When surface trap density increases during device operation and electrical stressing, leakage pathways are formed through the AlGaN barrier to the device channel. Leakage current then rises during device stress, correlating with the appearance of EL spots during off-state operation [5]. We have noted that there are localised EL spots along the drain edge of the gate – where the maximum electric field is located – that multiply in number during device stress (see Figure 4). The appearance of each new spot coincides with a step increase in the gate leakage current (Figure 4(c)), illustrating that this progressive appearance of EL hot spots tracks a gradual ‘breakthrough’ of the AlGaN layer in the device.

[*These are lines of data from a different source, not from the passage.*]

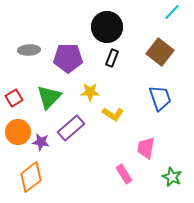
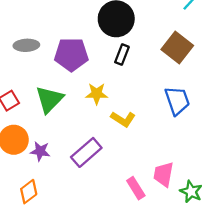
purple rectangle: (71, 128) -> (86, 152), moved
pink trapezoid: (146, 148) -> (163, 174), moved
orange diamond: (31, 177) -> (29, 192), size x0.7

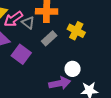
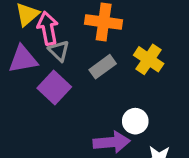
pink arrow: (13, 19) -> (48, 28), turned 108
gray triangle: (28, 23) -> (59, 51), moved

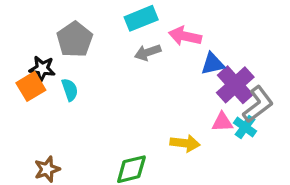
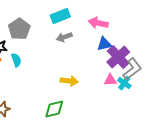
pink arrow: (185, 36) -> (98, 23), moved
yellow arrow: (185, 143) -> (69, 81), moved

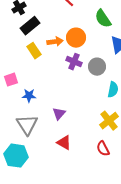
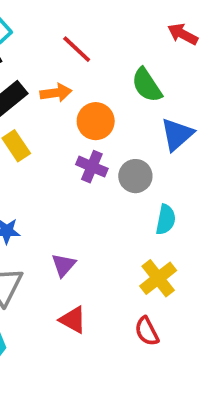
orange arrow: (55, 42) -> (56, 93), moved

After removing the metallic contact and passivation layer, we scrutinized the semiconductor surface with an atomic force microscope (see Figure 4(b)). Imaging revealed a one-to-one correspondence between EL spots and the generation of large pits on the surface, which are associated with the breakthrough of the AlGaN layer. These observations reveal the direct link between EL spots, surface pitting and the generation of a gate current leakage path during off-state stress (see the inset of Figure 4(c)).



Figure 4. Hotspots in AlGaN/GaN HEMTs. (a) EL image of a representative device after off-state stress overlaid with a white light image (b) AFM images of the area marked in (a) after removal of contacts and passivation layer (c) gate leakage current during off-state stress. Arrows indicate the gate currents steps that coincide with the appearance of EL spots.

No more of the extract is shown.